Our generals, who believed that our troops could, if not attack, at least hold the reconstituted front, noticed somewhat belatedly that our regiments were being decimated simply to slow down the irresistible momentum of the strong Russian forces which were attacking all along the central sector.

What we should have done, before even thinking of turning back to the east, now seems like a simple act of realism which should have been recognized while it was still possible. At the time, however, the order to withdraw to the west bank of the Dnieper was given very late. The line of the Dnieper meant Kiev on the central axis, Cherkassy on the south, and Chernigov to the north, on the Desna: a distance of hundreds of miles.

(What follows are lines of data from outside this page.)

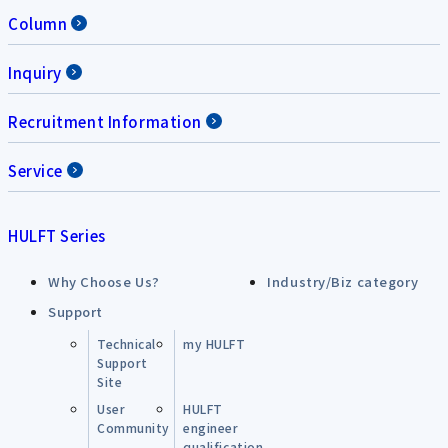
Column
Inquiry
Recruitment Information
Service
HULFT Series
Why Choose Us?
Industry/Biz category
Support
Technical
my HULFT
Support
Site
User
HULFT
Community
engineer
qualification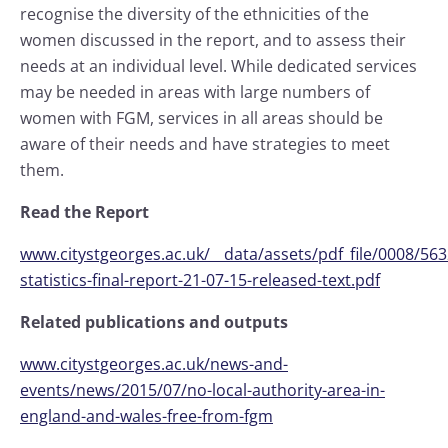
recognise the diversity of the ethnicities of the
women discussed in the report, and to assess their
needs at an individual level. While dedicated services
may be needed in areas with large numbers of
women with FGM, services in all areas should be
aware of their needs and have strategies to meet
them.
Read the Report
www.citystgeorges.ac.uk/__data/assets/pdf_file/0008/56
statistics-final-report-21-07-15-released-text.pdf
Related publications and outputs
www.citystgeorges.ac.uk/news-and-
events/news/2015/07/no-local-authority-area-in-
england-and-wales-free-from-fgm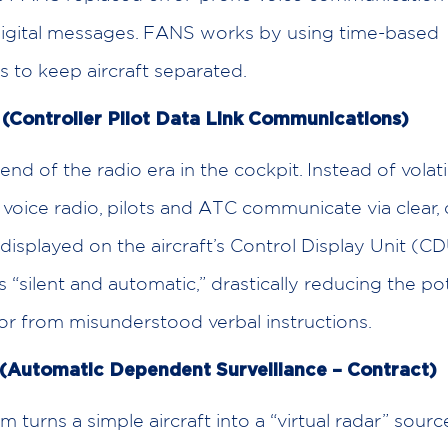
digital messages. FANS works by using time-based
 to keep aircraft separated.
Controller Pilot Data Link Communications)
 end of the radio era in the cockpit. Instead of volati
voice radio, pilots and ATC communicate via clear, d
isplayed on the aircraft’s Control Display Unit (CD
is “silent and automatic,” drastically reducing the pot
r from misunderstood verbal instructions.
(Automatic Dependent Surveillance – Contract)
 turns a simple aircraft into a “virtual radar” sourc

We were continuously pursued by an enemy who was fast becoming far more mobile than we, and threatening to overtake us at any moment, filling our ranks with panic and confusion. What might have been possible before Belgorod was no longer so, except at an inordinate price in blood and sweat, with incessant rearguard fighting. The Wehrmacht, adhering strictly to orders, sacrificed many more men on this belated retreat than they had during their advance.

We died by the thousands that autumn on the Ukrainian plain, and our battles, unheralded by any fanfare, consumed many heroes.

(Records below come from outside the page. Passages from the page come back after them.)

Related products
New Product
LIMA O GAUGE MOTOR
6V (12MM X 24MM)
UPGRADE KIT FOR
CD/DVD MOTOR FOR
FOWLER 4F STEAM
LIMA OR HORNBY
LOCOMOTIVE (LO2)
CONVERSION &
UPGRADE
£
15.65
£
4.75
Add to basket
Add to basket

The front-line troops, in constant contact with an ever more pressing enemy, had already made up their minds about the future. Even the most hermetically sealed of our men understood that no matter how many hundreds of Russians he killed, or how bravely he fought, the next day hundreds more would appear, and so on for the next day and the day after that. And even the blindest saw that the Russian soldiers were moved by a blind heroism and boldness, so that even a mountain of dead compatriots wouldn't stop them.

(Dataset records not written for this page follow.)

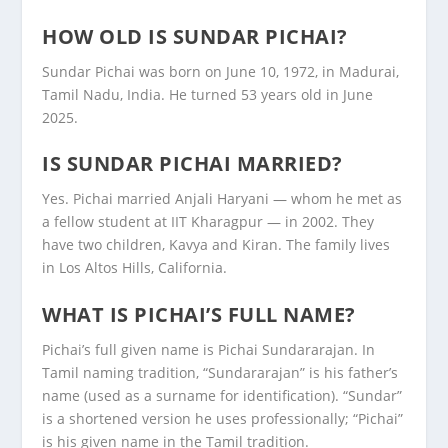
HOW OLD IS SUNDAR PICHAI?
Sundar Pichai was born on June 10, 1972, in Madurai,
Tamil Nadu, India. He turned 53 years old in June
2025.
IS SUNDAR PICHAI MARRIED?
Yes. Pichai married Anjali Haryani — whom he met as
a fellow student at IIT Kharagpur — in 2002. They
have two children, Kavya and Kiran. The family lives
in Los Altos Hills, California.
WHAT IS PICHAI’S FULL NAME?
Pichai’s full given name is Pichai Sundararajan. In
Tamil naming tradition, “Sundararajan” is his father’s
name (used as a surname for identification). “Sundar”
is a shortened version he uses professionally; “Pichai”
is his given name in the Tamil tradition.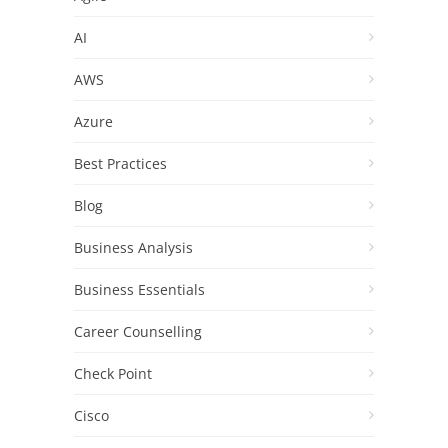
AI
AWS
Azure
Best Practices
Blog
Business Analysis
Business Essentials
Career Counselling
Check Point
Cisco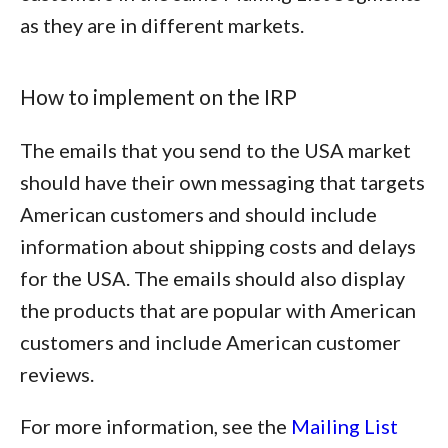
as they are in different markets.
How to implement on the IRP
The emails that you send to the USA market
should have their own messaging that targets
American customers and should include
information about shipping costs and delays
for the USA. The emails should also display
the products that are popular with American
customers and include American customer
reviews.
For more information, see the
Mailing List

We knew that under such circumstances combat often favors simple numerical superiority, and much of the time we felt desperate.

Can anyone blame us?

We knew that we would almost surely be killed, buying time for a large-scale redeployment of troops. We knew that our sacrifice was in a good cause, and if our courage incited us to hours of resignation, the hours and days which followed would find us with dry eyes which were filled with an immense sadness. Then we would fire in a lunatic frenzy, without mercy. We didn't wish to die, and would kill and massacre as if to avenge ourselves in advance for what we knew was going to happen. When we died, it was with fury, because we hadn't been able to exact enough retribution. And, if we survived, it was as madmen, never able to readapt to the peacetime world. Sometimes, we would try to run away; but orders, adroitly worded and spaced, soothed us like shots of morphine.

"On the Dnieper," we were told, "everything will be easier. Ivan won't be able to force the barrage. So courage, and do your best to hold him off, if you want everyone to get through.

The Russian counter-offensive will be crushed on the Dnieper, and then we'll resume our push to the east."

Through our panic and despair, an order became a duty. Our adversaries were astonished by the courage of ordinary German soldiers. A hundred yards at a time, we withdrew to the Dnieper and safety, slowing down the enemy as much as we could, watching our comrades fall all around us. Our desperate efforts sometimes continued for days at a time, across hundreds of miles. When men who had escaped from rearguard units finally reached the river, they were faced with a vast human swarm. Entire armies were waiting beside the few bridges which our engineers had managed to restore, tramping up and down the sandy bank, climbing onto anything that could float. The Russians were right on our heels, pressing against our perimeter of defense, which shrank alarmingly. The Luftwaffe was always somewhere overhead, and partly saved the situation, but our planes were soon outnumbered by Migs, and Yabos. Those of our planes which escaped the long-range anti-aircraft fire had to face a constantly growing swarm of fighters. The men who had not crossed the river were pressed into counter-attacks at odds of a hundred to one. We performed deeds of astonishing heroism, which demonstrated once again the extraordinary resourcefulness of our soldiers. The weather was still good, and we fought many successful battles. However, these are victories which can never be celebrated. An army fighting for its life cannot speak of victory.